Oh yeah, and it leaves good looks, and a V8 growl.


Image

You lose. Braking performance on a truck is BAD.

goathunter wrote:Cash, Shutup.

Quite simple quit arguing And the rest don't bait him on. This is ridiculous.
Please quit with the petty squabbling. If Cash so chooses to believe that nobody REALLY needs a SUV, fine by me.I just so happen to be the type that will not drive a car because I hate to,that is why I like trucks and SUV's.So let's keep the topic to a replacement vehicle.Not on how large our penises are.


See? I argue logic, facts, and reason, and now I'm told to shutup. A somewhat violent response, no? Also, you don't read what I write. I have already explained I have no problem with people who own trucks and SUVs and actually USE THEM AS TRUCKS AND SUVS, I DO have a problem with people that use them as minivans/cars.

Modderxtrordanare wrote:Also, for me, having my truck is a good thing.

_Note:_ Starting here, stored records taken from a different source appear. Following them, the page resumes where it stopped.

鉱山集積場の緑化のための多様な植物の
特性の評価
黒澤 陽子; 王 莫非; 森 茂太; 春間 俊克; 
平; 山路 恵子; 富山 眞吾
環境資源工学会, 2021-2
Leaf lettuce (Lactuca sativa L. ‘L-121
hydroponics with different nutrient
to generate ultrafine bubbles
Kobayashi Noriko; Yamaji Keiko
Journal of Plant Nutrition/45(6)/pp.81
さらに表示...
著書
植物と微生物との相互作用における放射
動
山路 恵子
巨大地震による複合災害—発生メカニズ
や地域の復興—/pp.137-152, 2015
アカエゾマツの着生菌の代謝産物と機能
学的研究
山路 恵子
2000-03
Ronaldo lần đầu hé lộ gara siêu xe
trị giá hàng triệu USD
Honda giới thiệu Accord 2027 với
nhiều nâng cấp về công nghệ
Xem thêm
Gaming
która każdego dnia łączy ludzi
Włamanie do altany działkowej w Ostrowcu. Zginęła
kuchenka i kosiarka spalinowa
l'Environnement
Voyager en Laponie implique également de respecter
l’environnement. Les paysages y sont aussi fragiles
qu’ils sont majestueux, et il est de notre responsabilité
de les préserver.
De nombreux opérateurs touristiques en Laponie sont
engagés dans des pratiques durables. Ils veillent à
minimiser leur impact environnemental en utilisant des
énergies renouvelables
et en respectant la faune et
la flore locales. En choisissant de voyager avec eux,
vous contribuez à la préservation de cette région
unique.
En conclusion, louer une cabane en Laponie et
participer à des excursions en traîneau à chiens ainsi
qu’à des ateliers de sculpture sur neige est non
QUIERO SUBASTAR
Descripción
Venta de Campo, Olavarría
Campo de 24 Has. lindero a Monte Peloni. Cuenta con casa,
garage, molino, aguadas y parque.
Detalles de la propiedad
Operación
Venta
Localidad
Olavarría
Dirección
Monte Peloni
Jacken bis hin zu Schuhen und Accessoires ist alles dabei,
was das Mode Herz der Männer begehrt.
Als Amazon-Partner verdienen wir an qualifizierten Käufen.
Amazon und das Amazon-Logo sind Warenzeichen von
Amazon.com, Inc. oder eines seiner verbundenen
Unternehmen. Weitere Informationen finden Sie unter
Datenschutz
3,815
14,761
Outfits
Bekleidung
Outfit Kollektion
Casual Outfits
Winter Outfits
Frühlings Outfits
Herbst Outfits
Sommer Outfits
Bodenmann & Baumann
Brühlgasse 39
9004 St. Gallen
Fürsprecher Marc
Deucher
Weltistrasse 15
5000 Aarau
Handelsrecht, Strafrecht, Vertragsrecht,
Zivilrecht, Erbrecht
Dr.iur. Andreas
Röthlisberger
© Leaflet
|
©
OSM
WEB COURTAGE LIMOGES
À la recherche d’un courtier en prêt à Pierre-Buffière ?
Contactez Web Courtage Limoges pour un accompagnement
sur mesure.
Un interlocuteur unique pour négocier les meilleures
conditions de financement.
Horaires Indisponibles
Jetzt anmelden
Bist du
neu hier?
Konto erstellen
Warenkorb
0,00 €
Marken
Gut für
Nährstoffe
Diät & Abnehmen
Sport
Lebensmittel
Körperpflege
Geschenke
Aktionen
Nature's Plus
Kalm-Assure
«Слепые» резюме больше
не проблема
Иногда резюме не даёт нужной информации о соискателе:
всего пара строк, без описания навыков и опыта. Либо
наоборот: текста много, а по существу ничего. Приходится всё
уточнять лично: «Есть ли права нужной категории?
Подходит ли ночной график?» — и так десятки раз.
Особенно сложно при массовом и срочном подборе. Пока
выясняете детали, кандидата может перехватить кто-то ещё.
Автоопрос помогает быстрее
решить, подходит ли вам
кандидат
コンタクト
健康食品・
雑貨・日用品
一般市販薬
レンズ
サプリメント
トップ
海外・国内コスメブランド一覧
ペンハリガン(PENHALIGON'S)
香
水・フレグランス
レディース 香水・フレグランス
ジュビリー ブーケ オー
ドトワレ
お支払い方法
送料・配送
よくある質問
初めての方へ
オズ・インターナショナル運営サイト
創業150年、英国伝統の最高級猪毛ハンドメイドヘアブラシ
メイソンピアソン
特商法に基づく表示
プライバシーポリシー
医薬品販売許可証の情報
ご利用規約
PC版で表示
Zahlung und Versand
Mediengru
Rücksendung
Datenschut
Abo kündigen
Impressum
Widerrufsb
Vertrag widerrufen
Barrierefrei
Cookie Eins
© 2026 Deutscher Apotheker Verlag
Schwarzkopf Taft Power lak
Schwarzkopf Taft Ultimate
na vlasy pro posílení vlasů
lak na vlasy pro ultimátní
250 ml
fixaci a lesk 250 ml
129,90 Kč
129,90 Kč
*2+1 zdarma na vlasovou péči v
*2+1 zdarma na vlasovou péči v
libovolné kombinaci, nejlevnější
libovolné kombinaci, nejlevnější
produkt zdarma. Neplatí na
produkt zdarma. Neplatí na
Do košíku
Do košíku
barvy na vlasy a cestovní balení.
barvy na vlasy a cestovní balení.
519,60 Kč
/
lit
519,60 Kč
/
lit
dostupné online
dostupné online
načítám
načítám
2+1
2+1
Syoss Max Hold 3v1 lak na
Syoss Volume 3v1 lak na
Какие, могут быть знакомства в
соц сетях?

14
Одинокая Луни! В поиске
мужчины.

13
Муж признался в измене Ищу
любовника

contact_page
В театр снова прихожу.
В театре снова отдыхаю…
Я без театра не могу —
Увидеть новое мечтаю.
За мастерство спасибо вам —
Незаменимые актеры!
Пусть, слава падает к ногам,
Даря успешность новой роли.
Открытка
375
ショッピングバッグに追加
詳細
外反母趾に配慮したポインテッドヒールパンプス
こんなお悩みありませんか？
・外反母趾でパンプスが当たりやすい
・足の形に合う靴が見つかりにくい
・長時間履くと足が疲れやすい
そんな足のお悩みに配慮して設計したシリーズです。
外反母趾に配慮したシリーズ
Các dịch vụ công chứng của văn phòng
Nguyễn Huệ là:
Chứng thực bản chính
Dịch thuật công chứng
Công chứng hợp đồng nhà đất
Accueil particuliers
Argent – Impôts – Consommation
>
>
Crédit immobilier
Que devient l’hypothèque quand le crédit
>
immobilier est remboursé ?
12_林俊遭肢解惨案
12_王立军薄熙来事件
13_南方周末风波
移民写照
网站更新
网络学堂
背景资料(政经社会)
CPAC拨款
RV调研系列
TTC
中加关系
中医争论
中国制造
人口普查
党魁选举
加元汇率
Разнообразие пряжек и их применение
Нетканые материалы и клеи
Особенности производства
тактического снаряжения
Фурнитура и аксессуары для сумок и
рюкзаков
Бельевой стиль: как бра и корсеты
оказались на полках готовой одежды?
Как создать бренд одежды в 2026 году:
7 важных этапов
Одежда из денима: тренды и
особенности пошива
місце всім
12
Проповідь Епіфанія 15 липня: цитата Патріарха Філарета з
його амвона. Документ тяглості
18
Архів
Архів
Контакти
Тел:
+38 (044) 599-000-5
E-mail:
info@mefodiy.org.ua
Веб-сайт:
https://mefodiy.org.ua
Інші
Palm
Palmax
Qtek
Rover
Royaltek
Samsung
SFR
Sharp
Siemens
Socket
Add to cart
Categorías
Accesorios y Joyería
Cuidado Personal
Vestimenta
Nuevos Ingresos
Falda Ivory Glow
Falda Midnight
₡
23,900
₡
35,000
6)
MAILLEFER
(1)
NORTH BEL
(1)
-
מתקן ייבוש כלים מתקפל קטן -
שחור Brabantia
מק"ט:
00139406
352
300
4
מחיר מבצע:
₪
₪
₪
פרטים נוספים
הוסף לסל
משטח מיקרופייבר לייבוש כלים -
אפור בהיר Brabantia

Because if I were to get in a wreck, there's only one car that needs to be paid for. Theirs. Saves me and my family money. (Since both wrecks I've been in were "my fault")


If you actually haul things or offroad, you'd have a valid point. If you do neither, you're actually WRONG in your reasoning there. Think about the following points:

1. What is more likely to AVOID an accident in the first place? A vehicle with better braking, handling, and response? Or a vehicle with poor braking, poor handling, and poor response?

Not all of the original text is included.